RTX 4090 2way cannot train model; it stuck

Hyunjin_Kim · March 29, 2023, 3:29pm

One RTX4090 can train a model normally with Pytorch-cuda. But with 2x RTX4090, it stuck at dataloader. Does NVIDIA block P2P communication between GPUs? I cannot understand why this serious problem is not announced in public? If I know it, I will not buy this kind of machine. My machine uses ThreadRipper Pro 5955wx and 2 GPUs.

ptrblck · March 29, 2023, 3:35pm

Your 4090s do not support P2P and some NVIDIA drivers created hangs. Drivers 525.107 and 520.86 should fix it and avoid the hang.

Hyunjin_Kim · March 29, 2023, 5:14pm

Thanks for quick answer. But I have another question. Do all 4090 GPUs not support P2P communication? Or no plan for allow P2P communication?

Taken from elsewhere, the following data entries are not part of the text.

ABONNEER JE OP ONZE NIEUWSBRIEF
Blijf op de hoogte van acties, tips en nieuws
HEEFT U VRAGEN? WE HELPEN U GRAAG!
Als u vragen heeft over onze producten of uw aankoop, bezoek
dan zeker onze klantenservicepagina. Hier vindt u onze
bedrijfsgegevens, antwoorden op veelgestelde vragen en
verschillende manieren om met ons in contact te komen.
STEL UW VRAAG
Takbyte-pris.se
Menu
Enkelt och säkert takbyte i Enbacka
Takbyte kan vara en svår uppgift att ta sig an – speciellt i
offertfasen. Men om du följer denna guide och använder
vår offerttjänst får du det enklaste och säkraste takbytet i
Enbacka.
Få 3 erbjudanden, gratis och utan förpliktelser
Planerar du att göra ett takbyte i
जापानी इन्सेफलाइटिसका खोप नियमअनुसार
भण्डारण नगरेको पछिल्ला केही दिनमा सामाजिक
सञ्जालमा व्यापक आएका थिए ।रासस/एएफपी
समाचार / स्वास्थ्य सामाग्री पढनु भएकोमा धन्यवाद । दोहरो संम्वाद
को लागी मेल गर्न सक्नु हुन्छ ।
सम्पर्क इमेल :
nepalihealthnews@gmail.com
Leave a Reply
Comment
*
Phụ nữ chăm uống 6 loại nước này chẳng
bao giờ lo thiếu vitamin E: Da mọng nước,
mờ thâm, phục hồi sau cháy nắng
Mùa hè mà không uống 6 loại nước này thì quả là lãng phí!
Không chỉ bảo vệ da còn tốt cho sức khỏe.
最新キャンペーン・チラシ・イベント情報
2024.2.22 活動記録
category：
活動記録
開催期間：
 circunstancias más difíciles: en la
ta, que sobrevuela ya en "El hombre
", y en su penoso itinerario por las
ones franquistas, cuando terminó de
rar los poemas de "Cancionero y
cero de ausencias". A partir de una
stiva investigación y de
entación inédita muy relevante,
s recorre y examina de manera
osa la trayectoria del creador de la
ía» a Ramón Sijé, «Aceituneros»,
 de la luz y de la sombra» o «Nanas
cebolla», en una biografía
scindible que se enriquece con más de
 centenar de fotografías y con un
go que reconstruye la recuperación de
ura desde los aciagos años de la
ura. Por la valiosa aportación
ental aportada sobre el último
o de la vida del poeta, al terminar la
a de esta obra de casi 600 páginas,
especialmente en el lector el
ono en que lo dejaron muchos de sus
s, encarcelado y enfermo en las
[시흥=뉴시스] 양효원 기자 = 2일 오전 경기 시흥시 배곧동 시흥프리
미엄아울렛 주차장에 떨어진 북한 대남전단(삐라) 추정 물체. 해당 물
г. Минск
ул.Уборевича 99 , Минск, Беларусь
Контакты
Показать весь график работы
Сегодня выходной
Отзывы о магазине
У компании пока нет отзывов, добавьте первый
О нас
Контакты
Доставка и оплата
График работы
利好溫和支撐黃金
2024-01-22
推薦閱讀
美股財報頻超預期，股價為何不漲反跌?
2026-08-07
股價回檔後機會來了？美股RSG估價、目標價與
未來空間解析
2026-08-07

Hyunjin_Kim · March 29, 2023, 5:18pm

And where can I download the stable drivers? Thanks again.

ptrblck · March 29, 2023, 7:47pm

Sorry, the driver should be released by end of this month and might not be published yet. As a workaround you could use export NCCL_P2P_DISABLE=1.

P2P is not enabled on 4090s as it’s an unsupported configuration. The driver fix doesn’t enable it, but avoids hangs and data corruption.

Hyunjin_Kim · April 3, 2023, 7:28am

I think that the release of these drivers require more time. Is it right? On 30th March, 525.105 driver was released.

Hyunjin_Kim · April 6, 2023, 7:12am

I want to know whether 525.105 driver was safe for the hangs and data corroptions.

ptrblck · April 6, 2023, 7:45am

Yes, this seems to be the case based on this comment.